DOI Build Status License: MPL 2.0 Nextflow version Docker Build Status

This Nextflow pipeline analyzes the results of the MiSeq sequencing of a collection of circular DNA vectors (paired ends). The input is a pair of fastq files per sample (a vector) and a fasta file of inserts introduced in the vectors. For the input detail see description of the params.config file below. For each vector, the pipeline outputs an image of the DNA map with annotation and the GenBank file.

Software Requirements

Docker (https://www.docker.com/) or Singularity (https://www.sylabs.io/) Linux containers and NextFlow workflow manager (https://www.nextflow.io/). On Mac OS, Docker can be installed, with the Homebrew manager (https://brew.sh), as:

 brew cask install docker
 

After Docker is installed, to be able to run the pipeline, you need to launch Docker (e.g., on Mac, clicking on it from the Launchpad; for the first time launch, Docker will ask you to register on its website).

NextFlow needs both Java RE and Java SE Developer Kit (JDK) version 1.8 or later (JDK is not automatically updated on MAC; it needs to be manually installed; check its version with "java -version"). To install NextFlow:

 curl -s https://get.nextflow.io | bash 

To test it:

./nextflow run hello

Download VectorQC (current version 1.8)

curl -s -L https://github.com/biocorecrg/vectorQC/archive/v1.8.tar.gz > v1.8.tar.gz
tar -zvxf v1.5.tar.gz

Install VectorQC

 sh INSTALL.sh 

This downloads the BioNextflow library and the file conf_tools.txt containing information about tools used by the pipeline.


Modify nextflow.config and Dockerfile (optional)
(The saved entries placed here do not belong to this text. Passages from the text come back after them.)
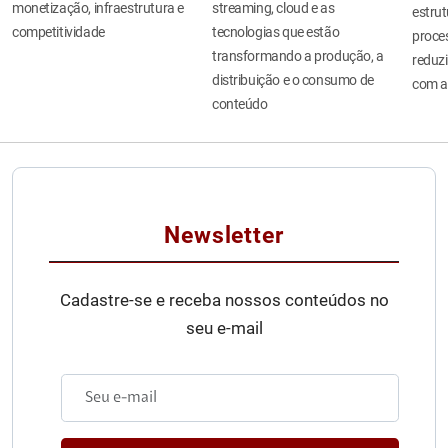
monetização, infraestrutura e
streaming, cloud e as
estru
competitividade
tecnologias que estão
proces
transformando a produção, a
reduzi
distribuição e o consumo de
com a
conteúdo
Newsletter
Cadastre-se e receba nossos conteúdos no
seu e-mail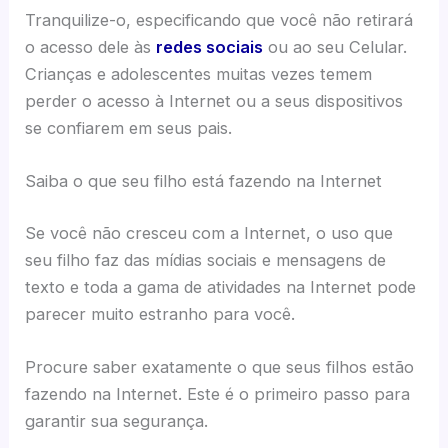
Tranquilize-o, especificando que você não retirará
o acesso dele às
redes sociais
ou ao seu Celular.
Crianças e adolescentes muitas vezes temem
perder o acesso à Internet ou a seus dispositivos
se confiarem em seus pais.
Saiba o que seu filho está fazendo na Internet
Se você não cresceu com a Internet, o uso que
seu filho faz das mídias sociais e mensagens de
texto e toda a gama de atividades na Internet pode
parecer muito estranho para você.
Procure saber exatamente o que seus filhos estão
fazendo na Internet. Este é o primeiro passo para
garantir sua segurança.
The config file nextflow.config provides the computational parameters (memory, CPUs, run time) that you might want to change; if the pipeline is run on the cluster, the batch system parameters might need to be provided (e.g., queue names). By default, the Docker container is used (see Dockerfile); although Singularity can be used instead using the nextflow parameter -with-singularity (in this case, the Docker image will be converted to the Singularity image). In Dockerfile, you can change versions of software used by the pipeline.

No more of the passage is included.